Montreal erupted against the ruling Quebec CAQ government on Saturday as close to one hundred thousand people filled the streets in one of the largest social mobilizations in years.
A massive march turned the downtown core into a sea of popular anger in response to the governments accelerating this shift to the right and its systematic dismantling of social gains public services and collective rights - particularly union rights.
Bill 89, already passed, first threatened a dismantling of the entire legal framework of union rights. It makes it easier to end strikes with back to work legislation by designating broadly what is an « essential service ». Then came an attack on unions’ control over their own financial security under the Rand formula: Bill 3 makes union dues optional if they go to « social justice issues » instead of « regular union business ».

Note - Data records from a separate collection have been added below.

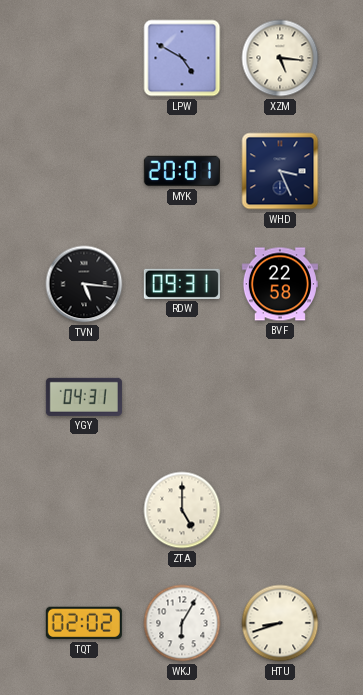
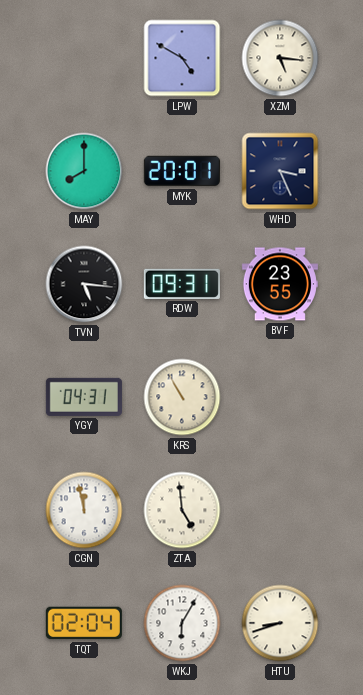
MAY: none -> 8:00
BVF: 22:58 -> 23:55
KRS: none -> 10:55
CGN: none -> 11:58
ZTA: 5:00 -> 4:59
TQT: 02:02 -> 02:04
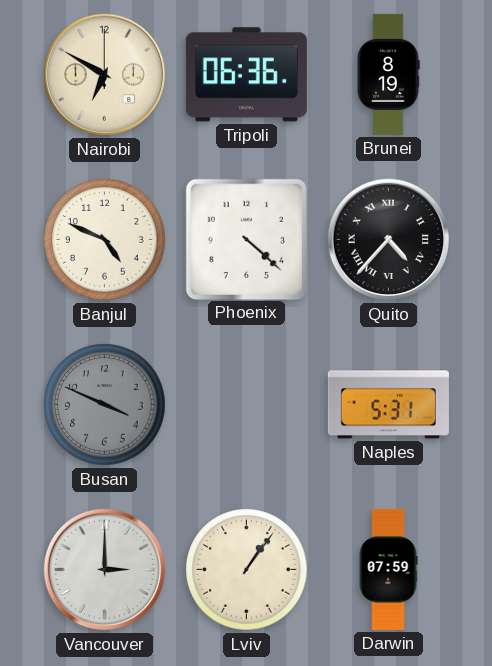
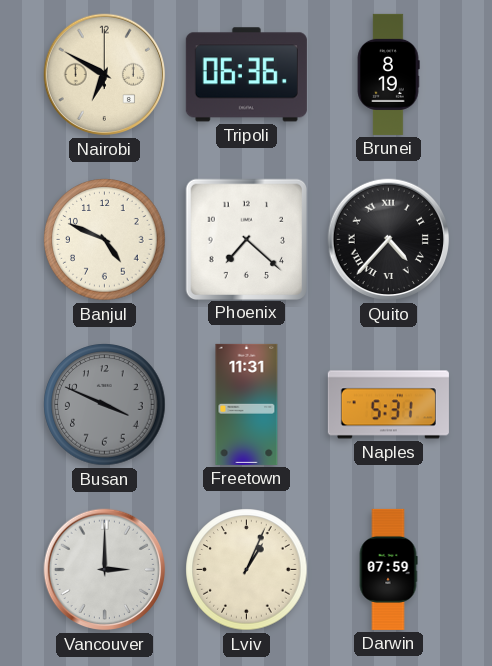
Phoenix: 4:22 -> 7:22
Freetown: none -> 11:31
Lviv: 1:06 -> 1:04
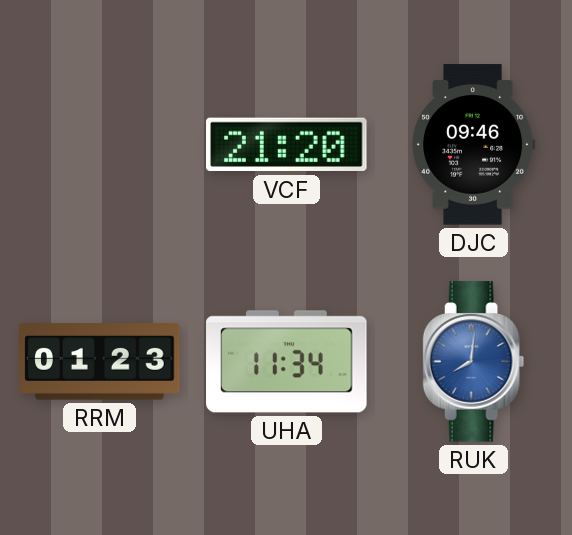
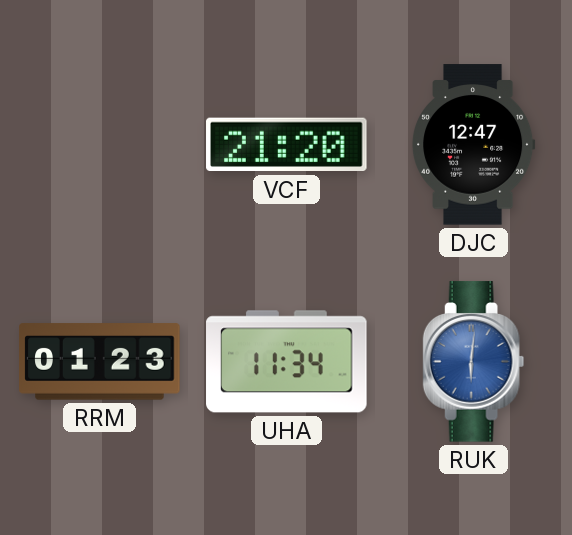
DJC: 09:46 -> 12:47
RUK: 8:01 -> 6:01
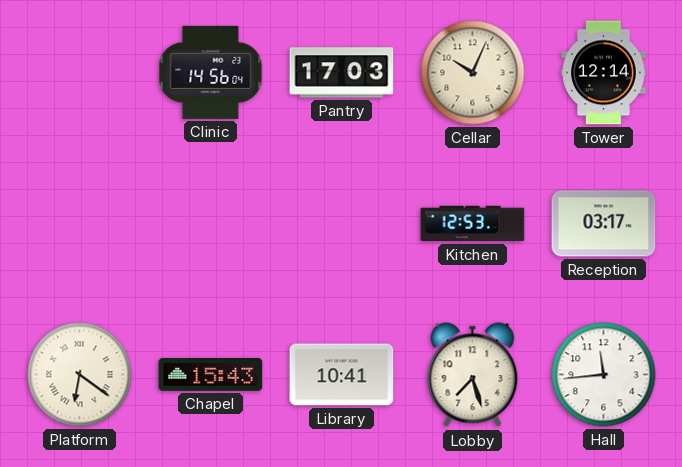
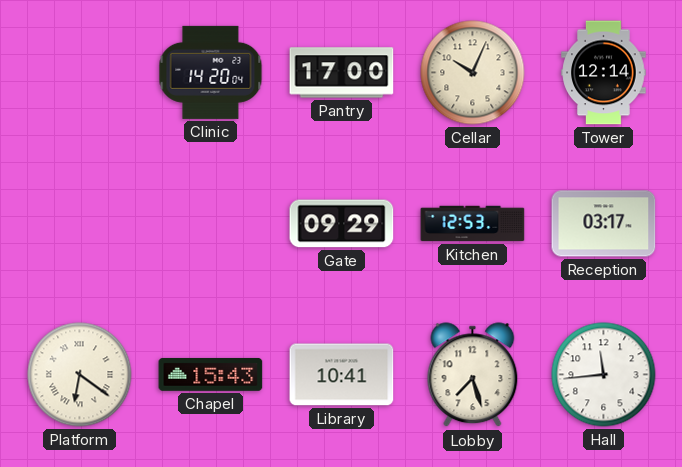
Clinic: 14:56 -> 14:20
Pantry: 17:03 -> 17:00
Gate: none -> 09:29
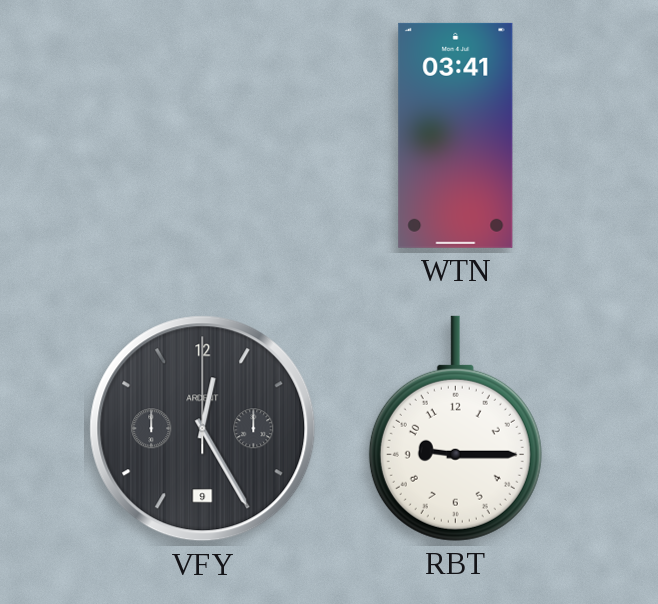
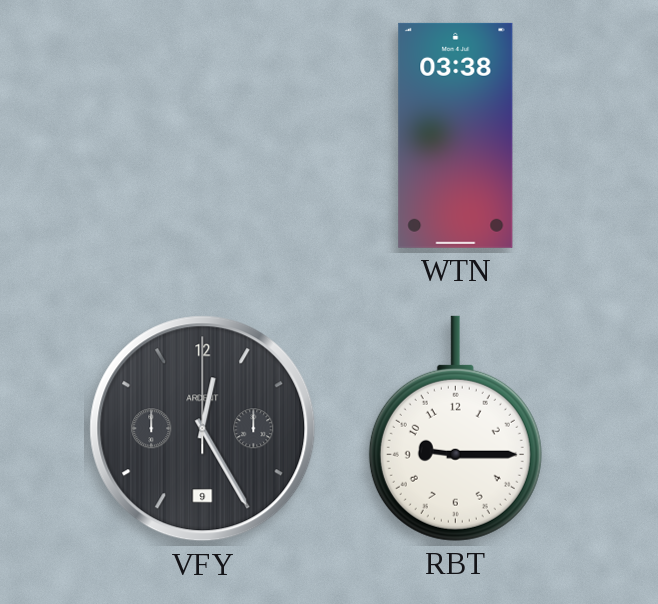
WTN: 03:41 -> 03:38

Tens of thousands of workers, nurses, teachers, public sector employees, students and neighbourhood residents marched together in a unified front made up of the nine major labour federations representing hundreds of thousands of workers. They were joined by more than four thousand community organizations forming an unusually broad popular coalition against the CAQ agenda which seeks to remake Quebec along a hard right political line.
The chants were clear: the health system is collapsing, emergency rooms are overcrowded, waiting times are longer than ever, and classrooms do not have enough teachers. Bottom line, social services are breaking down and industrial workers live in permanent insecurity while the government attacks unions and restricts their ability to defend workers, turning collective bargaining into an empty technical exercise without real power.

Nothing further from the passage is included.